The origins of the Irish tower house date back to 1429. In that year, a statute issued by Henry VI, King of England (and ostensibly Lord of Ireland) declared, ‘It is agreed and asserted that every liege man of our Lord, the King of the said Counties, who chooses to build a Castle or Tower House sufficiently embattled or fortified, wither the next ten years to wit 20 feet in length, 16 feet in width and 40 feet in height or more, that the commons of the said Counties shall pay to the said person, to build the said Castle or Tower ten pounds by way of subsidy.’ The ‘said Counties’ to which this document refers covered the area taking in parts of what are now Meath, Louth and Kildare in which English authority still held sway and which was known as the Pale. And the intent behind the statute was to ensure better protection of that area from incursion by those who lived outside its perimeter. It is often proposed that this piece of legislation, with its financial incentive, did much to encourage the popularity of tower houses within the boundaries of the Pale. However, soon enough they also began to appear elsewhere throughout the country, their construction popular among both descendants of the Anglo-Norman families and members of the Gaelic nobility. They continued to be built for some 200 years and it was only in the first half of the 17th century that they were superseded by fortified houses. It has been estimated that between 1400 and 1650 in the region of 3,000 tower houses were constructed. Many of them survive to the present day, in various states of repair.
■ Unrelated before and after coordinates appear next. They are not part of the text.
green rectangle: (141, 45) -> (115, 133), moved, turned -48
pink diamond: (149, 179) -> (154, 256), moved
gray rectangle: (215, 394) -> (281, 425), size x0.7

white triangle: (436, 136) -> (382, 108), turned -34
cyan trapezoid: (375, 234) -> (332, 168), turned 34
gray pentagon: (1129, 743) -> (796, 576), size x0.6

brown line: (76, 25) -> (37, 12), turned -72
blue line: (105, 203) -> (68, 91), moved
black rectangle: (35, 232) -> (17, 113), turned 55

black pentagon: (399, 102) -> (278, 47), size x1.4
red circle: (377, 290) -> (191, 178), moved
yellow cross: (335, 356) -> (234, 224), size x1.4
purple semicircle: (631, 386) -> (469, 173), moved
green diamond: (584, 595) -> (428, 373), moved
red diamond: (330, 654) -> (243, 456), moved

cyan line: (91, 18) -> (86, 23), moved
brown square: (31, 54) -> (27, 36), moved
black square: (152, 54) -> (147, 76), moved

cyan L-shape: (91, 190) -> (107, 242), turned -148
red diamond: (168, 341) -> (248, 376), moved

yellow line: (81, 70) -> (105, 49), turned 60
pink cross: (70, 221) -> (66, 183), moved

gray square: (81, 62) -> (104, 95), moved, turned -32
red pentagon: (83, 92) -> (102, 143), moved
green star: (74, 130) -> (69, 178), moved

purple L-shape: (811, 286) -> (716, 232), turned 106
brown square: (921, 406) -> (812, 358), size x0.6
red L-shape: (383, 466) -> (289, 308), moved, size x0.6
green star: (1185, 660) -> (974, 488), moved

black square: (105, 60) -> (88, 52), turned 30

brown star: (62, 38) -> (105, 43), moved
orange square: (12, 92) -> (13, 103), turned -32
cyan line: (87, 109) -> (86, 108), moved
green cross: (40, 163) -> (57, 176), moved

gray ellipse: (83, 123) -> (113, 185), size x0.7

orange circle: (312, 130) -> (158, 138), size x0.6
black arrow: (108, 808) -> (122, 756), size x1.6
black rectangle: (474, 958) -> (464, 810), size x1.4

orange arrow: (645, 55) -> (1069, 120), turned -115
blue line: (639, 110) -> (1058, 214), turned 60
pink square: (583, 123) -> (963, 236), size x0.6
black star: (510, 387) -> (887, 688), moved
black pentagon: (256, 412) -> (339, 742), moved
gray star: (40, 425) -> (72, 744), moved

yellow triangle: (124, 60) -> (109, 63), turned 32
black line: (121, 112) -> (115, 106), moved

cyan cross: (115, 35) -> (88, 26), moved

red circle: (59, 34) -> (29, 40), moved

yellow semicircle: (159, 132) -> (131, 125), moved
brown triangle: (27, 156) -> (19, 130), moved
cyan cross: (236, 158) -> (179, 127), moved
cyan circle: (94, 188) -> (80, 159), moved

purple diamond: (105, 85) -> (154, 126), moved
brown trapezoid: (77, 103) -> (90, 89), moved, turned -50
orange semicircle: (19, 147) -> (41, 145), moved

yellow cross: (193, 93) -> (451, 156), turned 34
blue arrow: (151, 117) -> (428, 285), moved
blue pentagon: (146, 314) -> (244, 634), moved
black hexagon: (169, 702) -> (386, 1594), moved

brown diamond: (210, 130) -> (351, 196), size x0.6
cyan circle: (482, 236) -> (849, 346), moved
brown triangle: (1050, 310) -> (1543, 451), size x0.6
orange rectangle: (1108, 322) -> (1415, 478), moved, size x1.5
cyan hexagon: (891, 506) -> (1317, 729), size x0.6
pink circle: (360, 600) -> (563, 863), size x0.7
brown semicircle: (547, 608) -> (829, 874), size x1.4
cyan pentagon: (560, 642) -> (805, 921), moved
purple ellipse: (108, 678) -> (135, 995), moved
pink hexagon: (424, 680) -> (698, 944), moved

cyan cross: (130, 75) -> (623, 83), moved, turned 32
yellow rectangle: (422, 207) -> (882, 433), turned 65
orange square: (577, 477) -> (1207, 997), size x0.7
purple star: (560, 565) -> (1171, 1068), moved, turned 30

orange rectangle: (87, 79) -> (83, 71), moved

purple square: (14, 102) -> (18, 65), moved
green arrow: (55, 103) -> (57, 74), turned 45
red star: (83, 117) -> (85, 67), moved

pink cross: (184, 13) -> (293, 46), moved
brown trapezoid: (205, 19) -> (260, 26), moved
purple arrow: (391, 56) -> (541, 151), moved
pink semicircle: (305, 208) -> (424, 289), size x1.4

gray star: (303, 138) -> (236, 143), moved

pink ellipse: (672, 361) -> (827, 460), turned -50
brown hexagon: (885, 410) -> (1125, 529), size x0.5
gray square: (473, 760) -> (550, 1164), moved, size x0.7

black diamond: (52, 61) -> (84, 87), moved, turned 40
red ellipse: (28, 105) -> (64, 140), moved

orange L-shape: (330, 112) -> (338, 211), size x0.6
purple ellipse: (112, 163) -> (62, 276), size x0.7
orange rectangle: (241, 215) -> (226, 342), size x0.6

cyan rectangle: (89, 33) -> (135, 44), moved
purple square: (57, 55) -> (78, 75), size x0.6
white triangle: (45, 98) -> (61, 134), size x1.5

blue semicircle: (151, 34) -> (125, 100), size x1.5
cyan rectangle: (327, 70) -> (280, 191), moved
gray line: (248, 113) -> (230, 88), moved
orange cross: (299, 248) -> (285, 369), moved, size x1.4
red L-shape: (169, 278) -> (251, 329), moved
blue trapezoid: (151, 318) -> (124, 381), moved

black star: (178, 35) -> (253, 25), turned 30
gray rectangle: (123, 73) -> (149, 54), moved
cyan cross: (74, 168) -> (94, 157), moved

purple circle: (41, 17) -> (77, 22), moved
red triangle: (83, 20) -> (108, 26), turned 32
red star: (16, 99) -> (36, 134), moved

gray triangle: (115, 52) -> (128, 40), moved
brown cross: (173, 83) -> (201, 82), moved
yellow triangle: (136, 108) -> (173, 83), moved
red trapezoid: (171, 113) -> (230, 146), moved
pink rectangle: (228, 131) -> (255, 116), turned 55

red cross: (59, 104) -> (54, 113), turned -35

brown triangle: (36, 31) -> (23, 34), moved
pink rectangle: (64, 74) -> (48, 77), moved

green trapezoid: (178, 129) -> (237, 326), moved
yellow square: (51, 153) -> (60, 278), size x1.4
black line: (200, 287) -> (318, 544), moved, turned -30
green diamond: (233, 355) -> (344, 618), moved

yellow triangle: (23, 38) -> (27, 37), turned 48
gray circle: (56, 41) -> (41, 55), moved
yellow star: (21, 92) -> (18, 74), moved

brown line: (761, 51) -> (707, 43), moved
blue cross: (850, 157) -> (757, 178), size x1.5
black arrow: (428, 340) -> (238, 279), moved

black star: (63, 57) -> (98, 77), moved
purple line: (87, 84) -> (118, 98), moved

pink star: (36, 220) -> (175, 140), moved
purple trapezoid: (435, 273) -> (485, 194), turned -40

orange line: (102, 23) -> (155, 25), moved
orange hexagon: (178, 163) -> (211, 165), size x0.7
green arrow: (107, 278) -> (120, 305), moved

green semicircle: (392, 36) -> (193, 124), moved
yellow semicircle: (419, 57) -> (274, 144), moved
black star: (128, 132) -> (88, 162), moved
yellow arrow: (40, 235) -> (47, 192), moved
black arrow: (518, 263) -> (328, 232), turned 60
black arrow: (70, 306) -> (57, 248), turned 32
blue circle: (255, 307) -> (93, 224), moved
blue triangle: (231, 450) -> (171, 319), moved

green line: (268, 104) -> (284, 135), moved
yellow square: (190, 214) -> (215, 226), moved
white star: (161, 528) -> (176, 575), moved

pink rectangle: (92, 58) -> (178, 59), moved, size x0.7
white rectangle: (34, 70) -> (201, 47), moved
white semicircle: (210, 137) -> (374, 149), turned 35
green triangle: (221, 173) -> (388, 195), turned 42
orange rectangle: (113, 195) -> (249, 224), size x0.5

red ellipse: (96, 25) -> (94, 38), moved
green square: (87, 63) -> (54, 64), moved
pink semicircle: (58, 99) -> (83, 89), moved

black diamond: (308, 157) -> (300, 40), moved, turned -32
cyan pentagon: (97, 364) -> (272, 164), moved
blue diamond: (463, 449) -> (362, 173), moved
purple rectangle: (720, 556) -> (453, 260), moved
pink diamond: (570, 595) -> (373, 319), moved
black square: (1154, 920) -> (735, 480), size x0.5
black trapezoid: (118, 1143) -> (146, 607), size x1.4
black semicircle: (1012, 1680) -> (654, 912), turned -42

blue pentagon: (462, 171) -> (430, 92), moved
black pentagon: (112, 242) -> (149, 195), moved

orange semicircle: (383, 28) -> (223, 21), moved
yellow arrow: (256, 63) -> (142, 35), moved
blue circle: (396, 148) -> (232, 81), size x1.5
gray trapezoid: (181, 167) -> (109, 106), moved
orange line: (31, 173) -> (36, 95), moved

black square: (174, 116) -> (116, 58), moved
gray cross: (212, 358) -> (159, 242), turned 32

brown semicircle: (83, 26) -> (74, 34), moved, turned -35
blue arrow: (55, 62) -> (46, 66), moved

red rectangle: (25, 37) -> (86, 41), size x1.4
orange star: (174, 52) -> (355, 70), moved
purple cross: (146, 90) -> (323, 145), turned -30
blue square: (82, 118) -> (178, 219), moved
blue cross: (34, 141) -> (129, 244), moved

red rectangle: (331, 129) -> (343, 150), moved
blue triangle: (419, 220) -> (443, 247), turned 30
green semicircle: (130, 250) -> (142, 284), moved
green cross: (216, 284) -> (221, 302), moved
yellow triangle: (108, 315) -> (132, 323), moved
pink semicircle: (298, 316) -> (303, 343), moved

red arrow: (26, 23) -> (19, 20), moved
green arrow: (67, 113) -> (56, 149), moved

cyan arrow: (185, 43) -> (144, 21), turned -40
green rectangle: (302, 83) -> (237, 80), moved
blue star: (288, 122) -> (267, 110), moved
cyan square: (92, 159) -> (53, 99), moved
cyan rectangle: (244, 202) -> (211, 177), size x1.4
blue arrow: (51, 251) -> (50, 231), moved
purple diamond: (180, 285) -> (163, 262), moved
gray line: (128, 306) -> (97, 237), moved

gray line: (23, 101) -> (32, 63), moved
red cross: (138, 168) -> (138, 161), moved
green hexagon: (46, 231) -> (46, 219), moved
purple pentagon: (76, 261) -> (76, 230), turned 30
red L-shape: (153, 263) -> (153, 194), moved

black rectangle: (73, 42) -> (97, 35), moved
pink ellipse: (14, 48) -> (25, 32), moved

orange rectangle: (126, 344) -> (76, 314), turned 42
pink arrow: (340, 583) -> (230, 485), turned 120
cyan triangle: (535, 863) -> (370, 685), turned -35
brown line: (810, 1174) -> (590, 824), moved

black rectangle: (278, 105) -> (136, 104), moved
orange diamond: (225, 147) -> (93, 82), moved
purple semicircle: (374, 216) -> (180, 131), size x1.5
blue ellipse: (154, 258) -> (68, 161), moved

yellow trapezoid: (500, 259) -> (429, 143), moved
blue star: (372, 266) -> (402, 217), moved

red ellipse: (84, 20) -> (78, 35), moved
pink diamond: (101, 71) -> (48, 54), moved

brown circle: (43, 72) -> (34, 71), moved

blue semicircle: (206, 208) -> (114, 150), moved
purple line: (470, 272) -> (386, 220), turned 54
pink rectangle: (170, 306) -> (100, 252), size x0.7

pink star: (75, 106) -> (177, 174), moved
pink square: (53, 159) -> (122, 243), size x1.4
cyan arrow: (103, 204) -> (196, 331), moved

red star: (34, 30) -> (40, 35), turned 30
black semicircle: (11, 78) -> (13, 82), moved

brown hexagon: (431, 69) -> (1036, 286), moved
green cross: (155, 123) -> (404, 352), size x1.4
No two tower houses are identical but customarily they were square or rectangular in shape, running to four or five storeys in height and with a single arched doorcase on the ground floor providing the only point of access. A number survive in County Tipperary which, unusually, are circular; one of these at Moorstown was shown here three years ago (see In the Round « The Irish Aesthete). Here is another, Ballynahow which is exceptionally well-preserved. It is believed to date from the early 16th century when erected by a branch of the Purcells, a family closely allied to the powerful Butlers, and whose main base was at Loughmoe (see A Former Family Seat « The Irish Aesthete): the latter incorporates a more typical tower house into a later fortified house. Ballynahow, on the other hand, is free-standing and, as already mentioned, cylindrical in shape. Thereafter much of its design and layout follows the typical pattern, with a large vaulted ground floor reached by an arched door on the east side (with a murder hole strategically placed above) and only narrow slits in the walls at this low level to provide light to the interior while not leaving those inside exposed or visible to attack. Larger window openings can be found on the upper floors, along with substantial chimneypieces as these were the main residential quarters for the occupants. They were reached thanks to a stone spiral staircase climbing around the immediate inside of the building. Four machiolations are evenly spaced along the roofline; the tower house would originally have been finished with a conical dome. It appears that as late as the 1840s the lower floors of Ballynahow were still in residential use and this may help to explain why it is in such good condition.